• What is being asked:
Please write out, exactly as given, the line that contains "POLLO Y PAVO (436, 850)" and all lines that follow it through the end of the listing, and nothing else.
+ + +
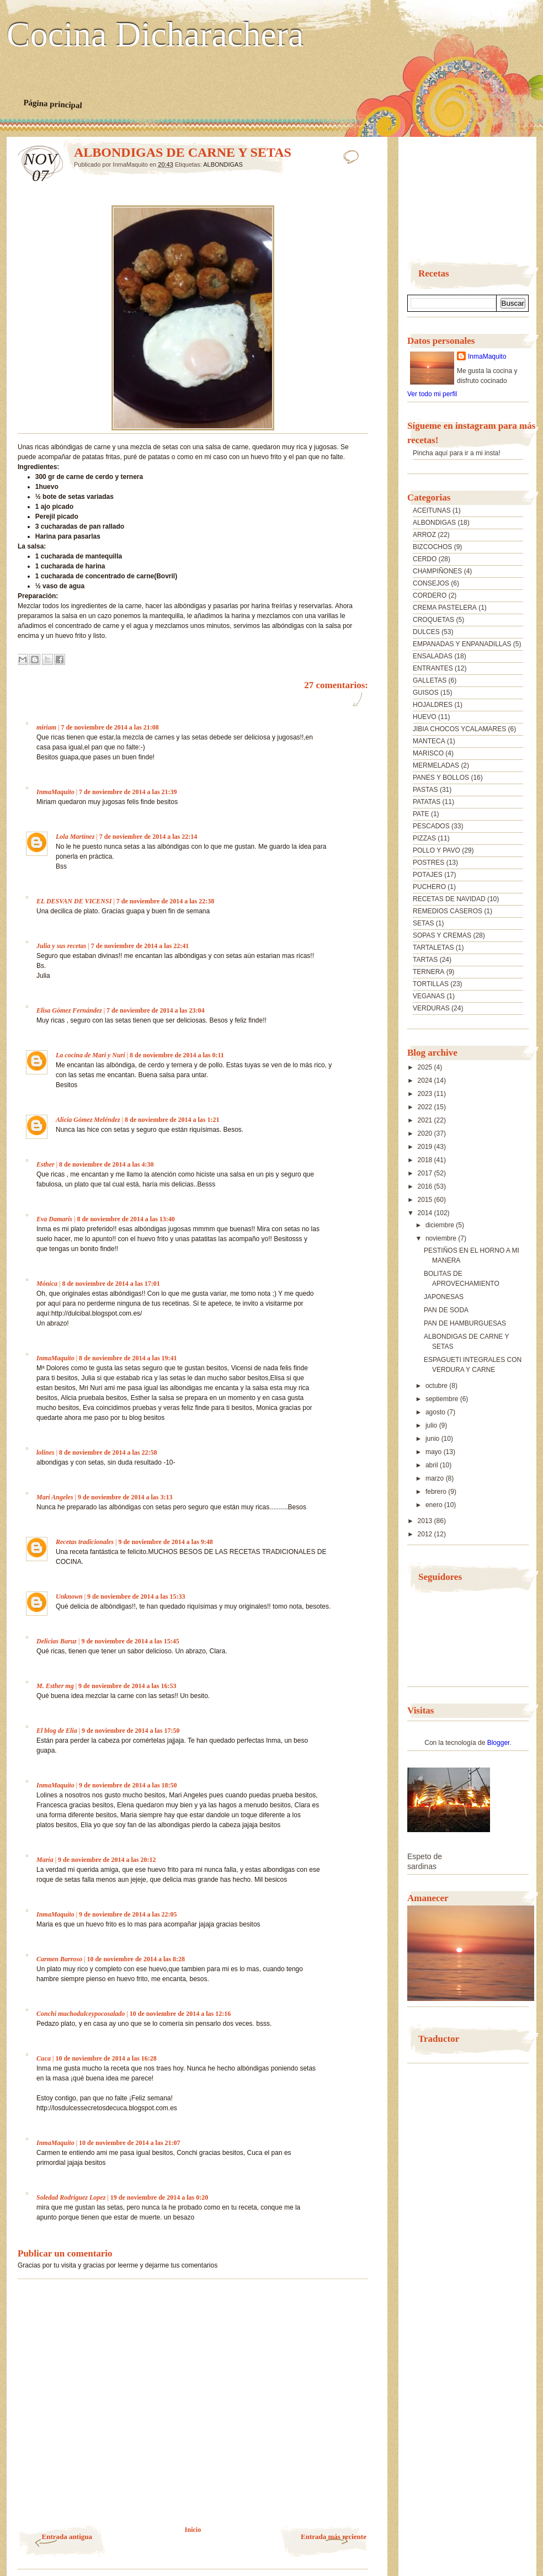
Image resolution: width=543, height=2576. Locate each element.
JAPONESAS (444, 1297)
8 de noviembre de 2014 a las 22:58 (108, 1452)
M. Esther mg (55, 1686)
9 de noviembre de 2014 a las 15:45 (130, 1641)
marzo (435, 1478)
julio (432, 1425)
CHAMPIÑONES (437, 571)
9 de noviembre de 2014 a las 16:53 (127, 1686)
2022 (426, 1107)
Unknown (69, 1596)
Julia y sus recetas (61, 946)
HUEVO (424, 717)
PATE (421, 814)
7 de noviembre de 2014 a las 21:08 (109, 727)
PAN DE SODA (446, 1310)
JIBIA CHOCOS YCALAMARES (459, 729)
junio (433, 1439)
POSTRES (428, 862)
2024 (426, 1080)
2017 (426, 1173)
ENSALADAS (433, 656)
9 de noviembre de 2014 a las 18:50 (128, 1785)
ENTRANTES (433, 668)
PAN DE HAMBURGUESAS (465, 1323)
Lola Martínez (75, 836)
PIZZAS (424, 838)
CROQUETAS (433, 620)
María (45, 1860)
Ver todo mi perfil (432, 394)
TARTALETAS (433, 947)
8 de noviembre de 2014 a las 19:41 (128, 1358)
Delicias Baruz (56, 1641)
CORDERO (429, 595)
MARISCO (428, 753)
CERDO (424, 559)
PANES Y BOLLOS (441, 777)
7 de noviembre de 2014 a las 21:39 (128, 792)
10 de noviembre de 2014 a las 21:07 (129, 2143)
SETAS (423, 923)
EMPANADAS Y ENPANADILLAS (462, 644)
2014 (426, 1213)
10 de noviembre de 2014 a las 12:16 (180, 2014)
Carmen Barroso (59, 1959)
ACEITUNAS (432, 510)
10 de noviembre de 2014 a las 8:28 (135, 1959)
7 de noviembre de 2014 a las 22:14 (148, 836)
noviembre (441, 1238)
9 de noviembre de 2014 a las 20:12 (107, 1860)
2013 (426, 1521)
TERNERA (428, 972)
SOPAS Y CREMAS (442, 935)
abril (432, 1465)
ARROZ (424, 535)
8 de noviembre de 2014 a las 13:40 (125, 1219)
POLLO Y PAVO (436, 850)
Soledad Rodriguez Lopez (70, 2197)
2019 (426, 1147)
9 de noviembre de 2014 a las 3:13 (125, 1497)
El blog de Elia (56, 1730)
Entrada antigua (67, 2536)
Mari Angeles (54, 1497)
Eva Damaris (54, 1219)
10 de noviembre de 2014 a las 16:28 (105, 2058)
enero (434, 1505)
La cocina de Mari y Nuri (90, 1055)
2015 (426, 1200)
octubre (437, 1386)
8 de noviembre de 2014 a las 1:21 (172, 1120)
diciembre (440, 1225)
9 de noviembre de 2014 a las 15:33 (136, 1596)
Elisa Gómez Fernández (69, 1010)
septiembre (442, 1399)
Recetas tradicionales (85, 1542)
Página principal (52, 104)
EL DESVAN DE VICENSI (73, 901)
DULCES (426, 632)
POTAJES (428, 875)
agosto (436, 1412)
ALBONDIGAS (223, 164)
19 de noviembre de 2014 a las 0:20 (159, 2197)
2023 (426, 1094)
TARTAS (425, 960)
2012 (426, 1534)
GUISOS (426, 692)
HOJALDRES (433, 705)
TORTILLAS (431, 984)
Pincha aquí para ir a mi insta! (457, 453)
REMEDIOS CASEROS (447, 911)
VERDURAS (431, 1008)
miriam (46, 727)
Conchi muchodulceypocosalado (80, 2014)
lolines (45, 1452)
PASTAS (425, 790)
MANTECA (429, 741)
+ + +
• Answer to the problem:
POLLO Y PAVO (436, 850)
Soledad Rodriguez Lopez (70, 2197)
2019 (426, 1147)
9 de noviembre de 2014 a las 3:13 (125, 1497)
El blog de Elia (56, 1730)
Entrada antigua (67, 2536)
Mari Angeles (54, 1497)
Eva Damaris (54, 1219)
10 de noviembre de 2014 a las 16:28 (105, 2058)
enero (434, 1505)
La cocina de Mari y Nuri (90, 1055)
2015 (426, 1200)
octubre (437, 1386)
8 de noviembre de 2014 a las 1:21 (172, 1120)
diciembre (440, 1225)
9 de noviembre de 2014 a las 15:33 (136, 1596)
Elisa Gómez Fernández (69, 1010)
septiembre (442, 1399)
Recetas tradicionales (85, 1542)
Página principal (52, 104)
EL DESVAN DE VICENSI (73, 901)
DULCES (426, 632)
POTAJES (428, 875)
agosto (436, 1412)
ALBONDIGAS (223, 164)
19 de noviembre de 2014 a las 0:20 (159, 2197)
2023 (426, 1094)
TARTAS (425, 960)
2012 (426, 1534)
GUISOS (426, 692)
HOJALDRES (433, 705)
TORTILLAS (431, 984)
Pincha aquí para ir a mi insta! (457, 453)
REMEDIOS CASEROS (447, 911)
VERDURAS (431, 1008)
miriam (46, 727)
Conchi muchodulceypocosalado (80, 2014)
lolines (45, 1452)
PASTAS (425, 790)
MANTECA (429, 741)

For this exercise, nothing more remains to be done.